A Bayesian Network Scoring Metric That Is Based On Globally Uniform Parameter Priors
We introduce a new Bayesian network (BN) scoring metric called the Global Uniform (GU) metric. This metric is based on a particular type of default parameter prior. Such priors may be useful when a BN developer is not willing or able to specify domain-specific parameter priors. The GU parameter prior specifies that every prior joint probability distribution P consistent with a BN structure S is considered to be equally likely. Distribution P is consistent with S if P includes just the set of independence relations defined by S. We show that the GU metric addresses some undesirable behavior of the BDeu and K2 Bayesian network scoring metrics, which also use particular forms of default parameter priors. A closed form formula for computing GU for special classes of BNs is derived. Efficiently computing GU for an arbitrary BN remains an open problem.
💡 Research Summary
The paper addresses a long‑standing issue in Bayesian network (BN) structure learning: the choice of a default parameter prior when domain‑specific knowledge is unavailable or impractical to encode. Existing default‑prior scores, most notably BDeu and K2, rely on uniform Dirichlet hyper‑parameters (BDeu) or a globally uniform prior over conditional probability tables (K2). Although mathematically convenient, these priors can produce unintuitive behavior. BDeu’s equal‑strength Dirichlet prior leads to a bias toward complex structures when variables have differing cardinalities, and it can over‑penalize models when data are sparse. K2’s uniform prior, while simpler, ignores the fact that a BN structure already encodes a set of conditional independencies; it therefore treats all parameter configurations as equally likely regardless of the constraints imposed by the structure.

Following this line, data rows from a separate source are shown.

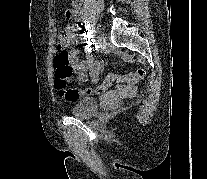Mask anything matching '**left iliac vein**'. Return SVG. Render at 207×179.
<instances>
[{
  "mask_svg": "<svg viewBox=\"0 0 207 179\" xmlns=\"http://www.w3.org/2000/svg\"><path fill=\"white\" fill-rule=\"evenodd\" d=\"M98 36H99V39L96 40V43L98 45V48L102 49L103 46L106 45V41H107L106 35L104 33H100Z\"/></svg>",
  "mask_w": 207,
  "mask_h": 179,
  "instance_id": "1",
  "label": "left iliac vein"
}]
</instances>
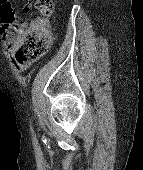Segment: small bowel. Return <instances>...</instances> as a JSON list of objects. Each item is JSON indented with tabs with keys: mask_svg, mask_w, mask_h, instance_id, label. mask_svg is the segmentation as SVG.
Returning <instances> with one entry per match:
<instances>
[{
	"mask_svg": "<svg viewBox=\"0 0 143 170\" xmlns=\"http://www.w3.org/2000/svg\"><path fill=\"white\" fill-rule=\"evenodd\" d=\"M31 6H32L31 1L29 0L28 2H26L24 4L23 11L25 13L29 12V10L31 9ZM14 23L19 24V27H18L16 33H14V31H13L12 23L2 24L1 33H2V36L7 40V49L9 52H11V57H12L15 69L18 72H23V71L27 70L31 64L30 63H20V62L16 61L14 58V51L18 47L19 42L22 37V34H23L24 30L26 29V27L28 26V23L22 17H20L18 15H16Z\"/></svg>",
	"mask_w": 143,
	"mask_h": 170,
	"instance_id": "c3829d8e",
	"label": "small bowel"
}]
</instances>
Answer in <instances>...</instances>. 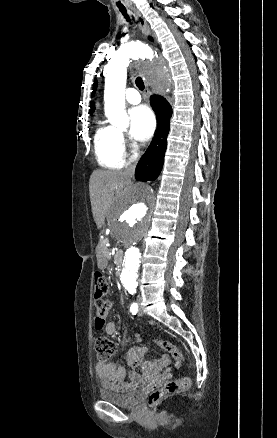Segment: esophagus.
<instances>
[{
  "instance_id": "esophagus-1",
  "label": "esophagus",
  "mask_w": 277,
  "mask_h": 438,
  "mask_svg": "<svg viewBox=\"0 0 277 438\" xmlns=\"http://www.w3.org/2000/svg\"><path fill=\"white\" fill-rule=\"evenodd\" d=\"M131 9L134 10L135 13H136V16H137V19H138V23H139V28H140V31H141L142 35L143 36L149 35L150 30H149V26L147 25V22H146L145 18L134 7H131ZM158 55H159V57H158L159 64L161 65L162 68L166 67V62L163 60L161 54L159 53ZM144 93H145V95H148L149 89L147 87L145 88Z\"/></svg>"
}]
</instances>
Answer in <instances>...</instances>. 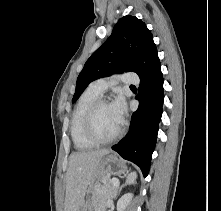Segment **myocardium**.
<instances>
[{
    "label": "myocardium",
    "instance_id": "f54148a6",
    "mask_svg": "<svg viewBox=\"0 0 221 211\" xmlns=\"http://www.w3.org/2000/svg\"><path fill=\"white\" fill-rule=\"evenodd\" d=\"M106 103H109L108 99L106 97L100 96L90 105L84 117V124H83L84 134L86 138L90 140L91 142H93L94 144L111 143L117 140L122 135L123 130H124L123 125L121 124L119 130L111 137L102 138L98 136L94 127V119H95V115H96L98 108L101 105L106 104Z\"/></svg>",
    "mask_w": 221,
    "mask_h": 211
}]
</instances>
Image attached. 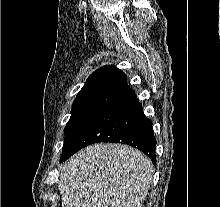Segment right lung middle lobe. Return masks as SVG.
<instances>
[{"mask_svg": "<svg viewBox=\"0 0 220 207\" xmlns=\"http://www.w3.org/2000/svg\"><path fill=\"white\" fill-rule=\"evenodd\" d=\"M101 85L102 84H93L85 86L80 90L77 97L75 98L72 105L71 117L64 129L65 141L62 148V155L66 151L72 136L88 113Z\"/></svg>", "mask_w": 220, "mask_h": 207, "instance_id": "dd1d6c3e", "label": "right lung middle lobe"}]
</instances>
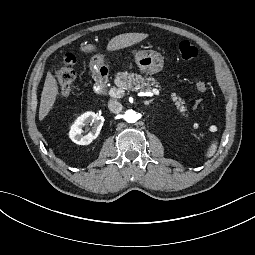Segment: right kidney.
I'll list each match as a JSON object with an SVG mask.
<instances>
[{
    "instance_id": "ca27d5eb",
    "label": "right kidney",
    "mask_w": 255,
    "mask_h": 255,
    "mask_svg": "<svg viewBox=\"0 0 255 255\" xmlns=\"http://www.w3.org/2000/svg\"><path fill=\"white\" fill-rule=\"evenodd\" d=\"M104 124V117L95 113L89 112L82 115L70 130V137L72 141L79 145L90 144L97 138ZM89 132L87 135L83 133Z\"/></svg>"
}]
</instances>
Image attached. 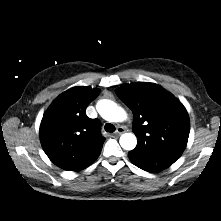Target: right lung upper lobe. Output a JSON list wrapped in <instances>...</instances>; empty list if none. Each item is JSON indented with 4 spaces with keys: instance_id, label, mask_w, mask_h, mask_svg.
I'll return each mask as SVG.
<instances>
[{
    "instance_id": "right-lung-upper-lobe-1",
    "label": "right lung upper lobe",
    "mask_w": 221,
    "mask_h": 221,
    "mask_svg": "<svg viewBox=\"0 0 221 221\" xmlns=\"http://www.w3.org/2000/svg\"><path fill=\"white\" fill-rule=\"evenodd\" d=\"M100 90L74 87L60 94L48 107L40 125L41 145L58 167L80 171L99 156L105 138L100 121L85 114Z\"/></svg>"
}]
</instances>
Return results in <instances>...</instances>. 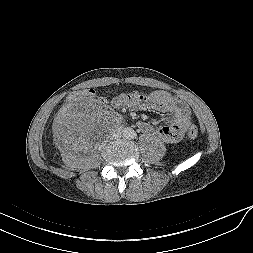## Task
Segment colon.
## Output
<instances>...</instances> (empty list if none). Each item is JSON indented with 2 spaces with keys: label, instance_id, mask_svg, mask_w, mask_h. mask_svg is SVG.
<instances>
[{
  "label": "colon",
  "instance_id": "colon-1",
  "mask_svg": "<svg viewBox=\"0 0 253 253\" xmlns=\"http://www.w3.org/2000/svg\"><path fill=\"white\" fill-rule=\"evenodd\" d=\"M98 90L96 88H90L86 90H80L73 92L65 98L66 104H72L76 99L89 98L90 96H97ZM187 135L190 138H196L198 135V128L195 125H191L187 129Z\"/></svg>",
  "mask_w": 253,
  "mask_h": 253
}]
</instances>
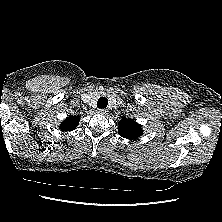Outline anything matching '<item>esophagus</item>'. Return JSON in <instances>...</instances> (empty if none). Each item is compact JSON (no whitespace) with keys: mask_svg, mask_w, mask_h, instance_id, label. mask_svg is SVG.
I'll use <instances>...</instances> for the list:
<instances>
[{"mask_svg":"<svg viewBox=\"0 0 222 222\" xmlns=\"http://www.w3.org/2000/svg\"><path fill=\"white\" fill-rule=\"evenodd\" d=\"M107 109H104V108H100L98 109V113L102 114V115H106L107 114Z\"/></svg>","mask_w":222,"mask_h":222,"instance_id":"34e87169","label":"esophagus"}]
</instances>
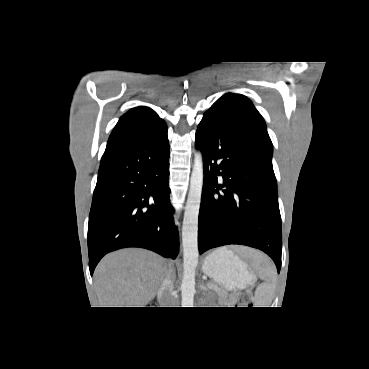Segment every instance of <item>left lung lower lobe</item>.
<instances>
[{
    "mask_svg": "<svg viewBox=\"0 0 369 369\" xmlns=\"http://www.w3.org/2000/svg\"><path fill=\"white\" fill-rule=\"evenodd\" d=\"M195 145L204 163L199 253L228 244L246 245L267 253L279 272L282 232L272 155L212 115H204L199 123Z\"/></svg>",
    "mask_w": 369,
    "mask_h": 369,
    "instance_id": "obj_1",
    "label": "left lung lower lobe"
}]
</instances>
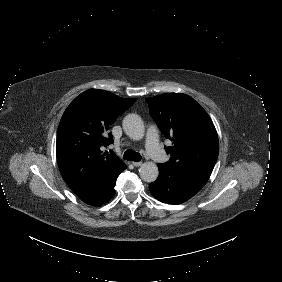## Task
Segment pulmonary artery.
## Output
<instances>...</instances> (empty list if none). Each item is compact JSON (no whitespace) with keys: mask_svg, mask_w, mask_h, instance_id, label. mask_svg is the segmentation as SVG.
<instances>
[{"mask_svg":"<svg viewBox=\"0 0 282 282\" xmlns=\"http://www.w3.org/2000/svg\"><path fill=\"white\" fill-rule=\"evenodd\" d=\"M146 148L148 154L154 162H161L164 159V152L161 150L160 143V132L155 127H150L145 132Z\"/></svg>","mask_w":282,"mask_h":282,"instance_id":"pulmonary-artery-1","label":"pulmonary artery"}]
</instances>
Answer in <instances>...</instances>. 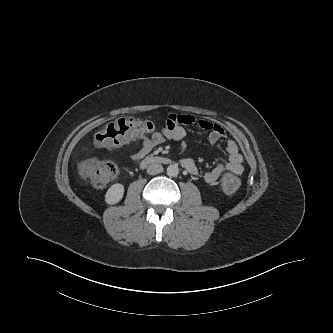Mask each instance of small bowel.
Returning <instances> with one entry per match:
<instances>
[{"label": "small bowel", "instance_id": "obj_1", "mask_svg": "<svg viewBox=\"0 0 333 333\" xmlns=\"http://www.w3.org/2000/svg\"><path fill=\"white\" fill-rule=\"evenodd\" d=\"M193 123L208 131V140L216 146L222 139H226V150L228 158L226 161L217 164L213 169L207 171L203 179L208 184H213L225 172H231L239 175L243 172L242 156L239 152L236 142L230 138H226L224 129L216 124L205 119H196L190 115L171 114L164 123V129L161 132H156L150 137L142 138V148L133 154V160L139 162L155 147L161 145L167 140L180 141L186 135L185 126ZM182 166L190 173H197V167L192 158H183Z\"/></svg>", "mask_w": 333, "mask_h": 333}]
</instances>
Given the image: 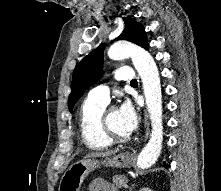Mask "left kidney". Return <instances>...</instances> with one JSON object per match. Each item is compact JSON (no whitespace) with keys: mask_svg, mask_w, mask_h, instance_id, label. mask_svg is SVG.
I'll list each match as a JSON object with an SVG mask.
<instances>
[{"mask_svg":"<svg viewBox=\"0 0 221 191\" xmlns=\"http://www.w3.org/2000/svg\"><path fill=\"white\" fill-rule=\"evenodd\" d=\"M139 191H152V190L149 189V188H142V189H140Z\"/></svg>","mask_w":221,"mask_h":191,"instance_id":"obj_1","label":"left kidney"}]
</instances>
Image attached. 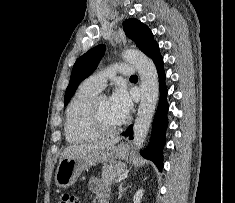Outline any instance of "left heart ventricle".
I'll use <instances>...</instances> for the list:
<instances>
[{
    "label": "left heart ventricle",
    "mask_w": 235,
    "mask_h": 203,
    "mask_svg": "<svg viewBox=\"0 0 235 203\" xmlns=\"http://www.w3.org/2000/svg\"><path fill=\"white\" fill-rule=\"evenodd\" d=\"M99 115L103 125L107 128H115L123 122L112 109L109 99L105 97L99 100Z\"/></svg>",
    "instance_id": "left-heart-ventricle-1"
}]
</instances>
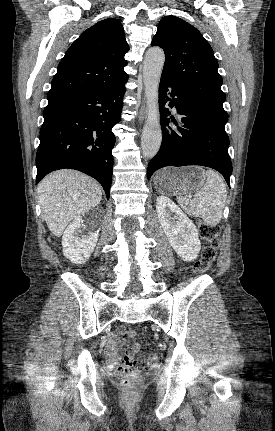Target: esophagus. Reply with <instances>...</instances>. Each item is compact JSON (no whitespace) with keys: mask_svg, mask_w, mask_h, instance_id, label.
Segmentation results:
<instances>
[{"mask_svg":"<svg viewBox=\"0 0 275 431\" xmlns=\"http://www.w3.org/2000/svg\"><path fill=\"white\" fill-rule=\"evenodd\" d=\"M146 117V106H145V101L143 102V105L140 108L139 111V123L142 124L144 119Z\"/></svg>","mask_w":275,"mask_h":431,"instance_id":"obj_1","label":"esophagus"}]
</instances>
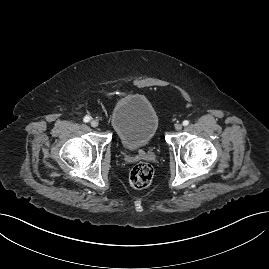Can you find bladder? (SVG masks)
Returning <instances> with one entry per match:
<instances>
[{"instance_id":"bladder-1","label":"bladder","mask_w":269,"mask_h":269,"mask_svg":"<svg viewBox=\"0 0 269 269\" xmlns=\"http://www.w3.org/2000/svg\"><path fill=\"white\" fill-rule=\"evenodd\" d=\"M110 124L120 144L135 150L149 145L158 131L159 118L147 97L130 94L114 105Z\"/></svg>"}]
</instances>
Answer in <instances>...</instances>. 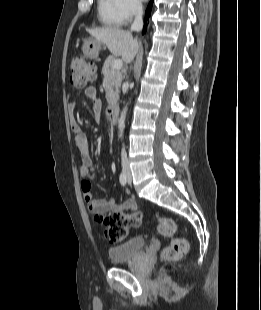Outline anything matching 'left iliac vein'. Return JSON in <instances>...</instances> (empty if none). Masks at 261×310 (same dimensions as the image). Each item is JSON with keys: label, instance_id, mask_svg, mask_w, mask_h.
Wrapping results in <instances>:
<instances>
[{"label": "left iliac vein", "instance_id": "4c4485c4", "mask_svg": "<svg viewBox=\"0 0 261 310\" xmlns=\"http://www.w3.org/2000/svg\"><path fill=\"white\" fill-rule=\"evenodd\" d=\"M127 179H128V183L131 184L132 182V177H131V173L129 170H127Z\"/></svg>", "mask_w": 261, "mask_h": 310}]
</instances>
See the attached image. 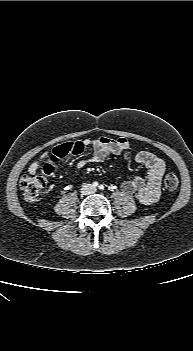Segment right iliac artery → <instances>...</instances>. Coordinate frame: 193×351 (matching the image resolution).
Here are the masks:
<instances>
[{
  "mask_svg": "<svg viewBox=\"0 0 193 351\" xmlns=\"http://www.w3.org/2000/svg\"><path fill=\"white\" fill-rule=\"evenodd\" d=\"M92 186H93L94 188L98 187V182H93Z\"/></svg>",
  "mask_w": 193,
  "mask_h": 351,
  "instance_id": "82829eb1",
  "label": "right iliac artery"
}]
</instances>
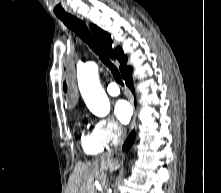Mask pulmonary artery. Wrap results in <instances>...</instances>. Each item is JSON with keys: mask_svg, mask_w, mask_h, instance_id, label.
<instances>
[{"mask_svg": "<svg viewBox=\"0 0 221 193\" xmlns=\"http://www.w3.org/2000/svg\"><path fill=\"white\" fill-rule=\"evenodd\" d=\"M106 90L112 96H116L120 93V89H119L118 85L114 82L108 84Z\"/></svg>", "mask_w": 221, "mask_h": 193, "instance_id": "1", "label": "pulmonary artery"}]
</instances>
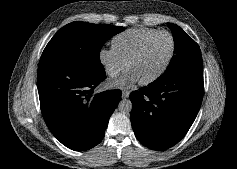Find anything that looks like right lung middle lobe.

To overcome these shortcomings, the authors propose the Global Uniform (GU) metric, which is derived from a “globally uniform” parameter prior. The GU prior is defined as follows: for a given BN structure S, every joint probability distribution P that is consistent with S (i.e., P respects exactly the independence relations encoded by S and no additional ones) is assigned the same prior probability. In other words, the prior is uniform over the entire space of joint distributions that satisfy the structural constraints, rather than uniform over each conditional probability table independently.
The paper first formalizes this prior and shows how the marginal likelihood P(D | S) can be expressed as an integral over the space of admissible joint distributions. Because the admissible space is defined by linear constraints (the CPTs must sum to one and respect the independencies of S), the integral reduces to a product of Beta/Dirichlet integrals in special cases. The authors derive closed‑form expressions for several important families of networks:
- Tree‑structured BNs – each edge corresponds to a single parent‑child relationship, allowing the marginal likelihood to factor into a product of Beta functions.
- Single‑parent networks – where every node has at most one parent, the same factorization holds.
- Uniform‑cardinality networks – when all variables share the same number of states, the integral simplifies to a known Dirichlet normalization constant.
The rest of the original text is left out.